Error Medic

Datadog Not Working: Troubleshooting Agent Status, APM Drops, and Connectivity Errors

Resolve "Datadog not working" issues. Learn to diagnose stopped agents, invalid API keys, port 8126 APM conflicts, and blocked outbound network traffic.

Last updated:
Last verified:
1,232 words
Key Takeaways
  • Verify the Datadog Agent is actually running and API keys are valid by executing 'sudo datadog-agent status'.
  • Ensure outbound network traffic to Datadog endpoints (port 443) is not blocked by firewalls, VPC endpoints, or security groups.
  • For missing APM traces, check for port 8126 conflicts and verify the trace-agent service is active and receiving data.
  • Examine '/var/log/datadog/agent.log' for localized errors like 'Connection refused' or 'API Key is invalid'.
  • Use the 'datadog-agent flare' command to securely bundle logs and configuration files for Datadog Support if immediate fixes fail.
Fix Approaches Compared
MethodWhen to UseTimeRisk
Agent RestartInitial triage for frozen metrics or unresponsive agent1 minLow
Verify API KeysAgent status explicitly reports 'Invalid API Key'2 minsLow
Network / Firewall AuditAgent logs show 'dial tcp: i/o timeout' or 'no such host'15 minsMedium
Port Conflict ResolutionAPM is missing and port 8126 is bound by another service10 minsMedium
Agent ReinstallationCorrupted binaries, botched upgrades, or missing config files10 minsMedium

Understanding the Error

When engineers report that "Datadog is not working," the issue typically manifests in one of three distinct ways: missing infrastructure metrics, dropped APM traces, or silent log forwarders. Because the Datadog Agent is a sophisticated daemon running multiple concurrent subprocesses (core agent, trace-agent, process-agent, security-agent), a failure in any single component can create dangerous blind spots in your observability pipeline.

The most critical first step is identifying which part of Datadog is failing. Is the entire host offline in the Datadog UI, or are you just missing specific custom metrics? Are your logs flowing, but your distributed traces breaking?

Common Error Messages

Before making changes, check /var/log/datadog/agent.log (Linux) or C:\ProgramData\Datadog\logs\agent.log (Windows) for these exact error strings:

  • Error: API Key is invalid
  • dial tcp: lookup intake.logs.datadoghq.com: no such host
  • Agent is not running
  • Failed to send traces: payload too large
  • connection refused: port 8126

Step 1: Diagnose with the Status Command

The Datadog Agent comes with a built-in diagnostic tool. Running the status command provides a comprehensive overview of the agent's health, collector processes, and forwarder status.

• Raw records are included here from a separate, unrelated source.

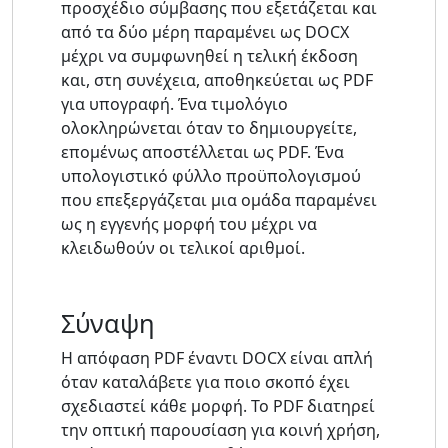
προσχέδιο σύμβασης που εξετάζεται και
από τα δύο μέρη παραμένει ως DOCX
μέχρι να συμφωνηθεί η τελική έκδοση
και, στη συνέχεια, αποθηκεύεται ως PDF
για υπογραφή. Ένα τιμολόγιο
ολοκληρώνεται όταν το δημιουργείτε,
επομένως αποστέλλεται ως PDF. Ένα
υπολογιστικό φύλλο προϋπολογισμού
που επεξεργάζεται μια ομάδα παραμένει
ως η εγγενής μορφή του μέχρι να
κλειδωθούν οι τελικοί αριθμοί.
Σύναψη
Η απόφαση PDF έναντι DOCX είναι απλή
όταν καταλάβετε για ποιο σκοπό έχει
σχεδιαστεί κάθε μορφή. Το PDF διατηρεί
την οπτική παρουσίαση για κοινή χρήση,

Run the following command on your host: sudo datadog-agent status

Pay close attention to the Forwarder section. If you see multiple retries or dropped payloads, you are likely dealing with a network issue or an invalid API key.

API Key Validation: If the status output shows API Key is invalid, verify your datadog.yaml file. Ensure that api_key matches the key provided in your Datadog Organization Settings. Remember that Datadog has multiple sites (e.g., US1, US3, EU). If your account is in EU, but your agent is defaulting to US1, your API key will register as invalid. Ensure site: datadoghq.eu (or your specific site) is correctly set in datadog.yaml.


Step 2: Fix Network and Connectivity Issues

The Datadog Agent pushes data outwards via HTTPS on port 443. It does not require any inbound ports to be opened. If metrics aren't showing up, a firewall, proxy, or security group is likely blocking outbound traffic.

To isolate DNS and network routing issues, try connecting to Datadog's infrastructure endpoints directly from the affected host:

curl -v https://app.datadoghq.com curl -v https://intake.logs.datadoghq.com

If the connection times out (dial tcp: i/o timeout), verify your AWS Security Groups, Azure NSGs, or local iptables rules. If you are operating in an air-gapped environment or a strict enterprise network, you must configure the Datadog Agent to route its traffic through your corporate proxy. Edit the datadog.yaml file to include your proxy settings under the proxy block.


Step 3: Troubleshoot Missing APM Traces

If infrastructure metrics are visible but APM traces are missing, the issue is isolated to the trace-agent.

Applications send traces locally to the Datadog trace-agent over port 8126 (TCP) and stats over port 8125 (UDP). If another application on your host is listening on port 8126, the trace-agent will fail to bind to it, and traces will be dropped into the void.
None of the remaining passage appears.